Ora, i pensieri non hanno la manopola del volume e quindi non resta che sovrastarli con qualcosa che sia più piacevole per noi, per esempio concentrandosi su attività che ci gratifichino.
Per dare un’idea chiara della potenza dei pensieri negativi, io faccio sempre questo esempio:
anni fa ho passato un periodo in Arizona con il mio compagno di allora e mentre stavamo attraversando il Grand Canyon National Park, io ero così ossessionata dalla discussione appena avuta con lui (che non ricordo assolutamente su cosa vertesse, tanto poco era importante), che il Grand Canyon è scomparso. Non l’ho visto, non me lo sono goduto, perché ero totalmente risucchiata nella mia spirale di pensieri ossessivi.
Questo esempio mi serve per sottolineare la portata distruttiva che questo tipo di pensieri possono avere: sono capaci di far scomparire il Grand Canyon.
Capite cosa intendo?
Per abbassare il loro volume, come dicevo sopra, è indispensabile rendersi conto di quanto siano invadenti e una volta presa consapevolezza, se non si possono sovrastare impegnandosi in altro, un’altra tecnica efficace è quella di fermarsi e respirare profondamente.
La tecnica della respirazione profonda, sulla quale istruisco gli atleti, la si può usare in molte
occasioni, ma nel caso dei pensieri negativi serve per abbassare il livello di allerta che scatena il nostro sistema nervoso simpatico, che si attiva in automatico nelle situazioni di stress e che risponde in modo autonomo, fuori dal nostro controllo, attivando il nostro corpo per una reazione detta “di attacco o fuga”, aumentando il battito cardiaco e liberando ormoni come il cortisolo.

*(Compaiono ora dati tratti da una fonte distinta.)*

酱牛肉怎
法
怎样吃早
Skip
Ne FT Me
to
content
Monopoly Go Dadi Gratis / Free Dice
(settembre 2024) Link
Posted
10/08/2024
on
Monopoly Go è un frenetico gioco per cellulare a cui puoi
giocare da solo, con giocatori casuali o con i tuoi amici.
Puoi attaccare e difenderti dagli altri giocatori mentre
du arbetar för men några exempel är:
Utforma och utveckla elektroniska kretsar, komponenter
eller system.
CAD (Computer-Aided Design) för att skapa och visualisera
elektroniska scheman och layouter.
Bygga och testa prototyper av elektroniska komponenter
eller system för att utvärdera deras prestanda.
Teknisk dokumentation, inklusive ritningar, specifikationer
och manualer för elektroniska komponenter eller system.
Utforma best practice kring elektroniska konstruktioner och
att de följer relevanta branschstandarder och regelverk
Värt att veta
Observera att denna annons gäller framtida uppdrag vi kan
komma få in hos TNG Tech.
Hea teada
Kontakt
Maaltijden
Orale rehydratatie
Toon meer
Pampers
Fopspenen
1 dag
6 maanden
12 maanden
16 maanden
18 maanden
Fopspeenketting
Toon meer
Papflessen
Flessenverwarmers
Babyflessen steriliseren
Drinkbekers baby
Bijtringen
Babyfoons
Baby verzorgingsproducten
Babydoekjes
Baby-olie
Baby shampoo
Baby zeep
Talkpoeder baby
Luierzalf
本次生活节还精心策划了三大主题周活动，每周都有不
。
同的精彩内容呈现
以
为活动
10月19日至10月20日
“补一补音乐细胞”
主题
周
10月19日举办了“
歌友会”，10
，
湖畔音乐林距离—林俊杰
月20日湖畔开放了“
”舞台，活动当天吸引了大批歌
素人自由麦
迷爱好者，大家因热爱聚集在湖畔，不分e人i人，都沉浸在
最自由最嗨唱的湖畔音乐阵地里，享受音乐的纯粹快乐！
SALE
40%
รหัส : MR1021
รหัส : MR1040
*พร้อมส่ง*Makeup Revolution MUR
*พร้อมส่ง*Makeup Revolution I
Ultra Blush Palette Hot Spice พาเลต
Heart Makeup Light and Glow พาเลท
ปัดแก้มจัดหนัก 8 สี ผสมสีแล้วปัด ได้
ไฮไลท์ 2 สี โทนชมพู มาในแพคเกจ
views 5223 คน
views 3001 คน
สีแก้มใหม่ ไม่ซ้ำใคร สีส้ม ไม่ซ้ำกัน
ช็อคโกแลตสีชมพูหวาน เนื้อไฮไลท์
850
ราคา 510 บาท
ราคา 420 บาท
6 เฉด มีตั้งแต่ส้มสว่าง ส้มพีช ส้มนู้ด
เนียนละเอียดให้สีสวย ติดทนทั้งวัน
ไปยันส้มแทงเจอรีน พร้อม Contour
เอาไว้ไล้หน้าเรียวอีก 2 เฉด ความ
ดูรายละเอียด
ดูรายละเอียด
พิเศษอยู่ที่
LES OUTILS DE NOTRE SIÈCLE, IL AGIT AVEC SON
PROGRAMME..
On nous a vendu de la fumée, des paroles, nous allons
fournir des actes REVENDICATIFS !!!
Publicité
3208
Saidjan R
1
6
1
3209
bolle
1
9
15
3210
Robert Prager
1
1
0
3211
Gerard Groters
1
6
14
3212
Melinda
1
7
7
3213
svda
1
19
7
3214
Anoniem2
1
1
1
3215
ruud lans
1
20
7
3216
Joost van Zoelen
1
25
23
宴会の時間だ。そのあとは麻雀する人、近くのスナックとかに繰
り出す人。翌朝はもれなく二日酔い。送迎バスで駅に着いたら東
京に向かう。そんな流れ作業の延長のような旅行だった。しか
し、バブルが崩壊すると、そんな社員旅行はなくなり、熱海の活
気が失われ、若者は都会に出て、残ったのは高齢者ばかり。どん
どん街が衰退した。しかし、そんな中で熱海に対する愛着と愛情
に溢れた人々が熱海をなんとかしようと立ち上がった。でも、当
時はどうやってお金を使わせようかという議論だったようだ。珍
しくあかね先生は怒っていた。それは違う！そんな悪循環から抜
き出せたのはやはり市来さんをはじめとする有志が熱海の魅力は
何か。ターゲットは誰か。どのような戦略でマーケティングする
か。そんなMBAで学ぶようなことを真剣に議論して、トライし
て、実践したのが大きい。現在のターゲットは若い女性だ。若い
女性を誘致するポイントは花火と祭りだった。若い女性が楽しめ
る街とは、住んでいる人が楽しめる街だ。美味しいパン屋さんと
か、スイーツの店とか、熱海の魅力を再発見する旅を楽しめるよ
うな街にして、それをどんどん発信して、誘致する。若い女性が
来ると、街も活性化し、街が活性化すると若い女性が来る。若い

Attraverso la respirazione profonda, è possibile interrompere questa attivazione automatica, inviando al sistema nervoso l’informazione che non siamo in pericolo e di conseguenza ridurre l’impatto paralizzante che certi pensieri possono scatenare.
Esistono altre tecniche per gestire pensieri negativi e critico interiore, ma direi che mi sono già
dilungata abbastanza e se qualcuno vuole approfondire l’argomento può scrivermi su Instagram o alla mail info@runningmindcoach.com.
Concludo tirando le somme di questo pippone e ripetendo che diventare consapevoli di questo tipo di pensieri o dialogo interiore è il primo passo per poterli gestire al meglio e convertirli in nostri alleati.
Conoscere il motivo per cui compaiono, sapere che il loro scopo è quello di proteggerci dai pericoli o di farci apprezzare dagli altri, ci permette di filtrare quello che di buono hanno da comunicarci, senza farci intrappolare dal loro ruolo demolitore.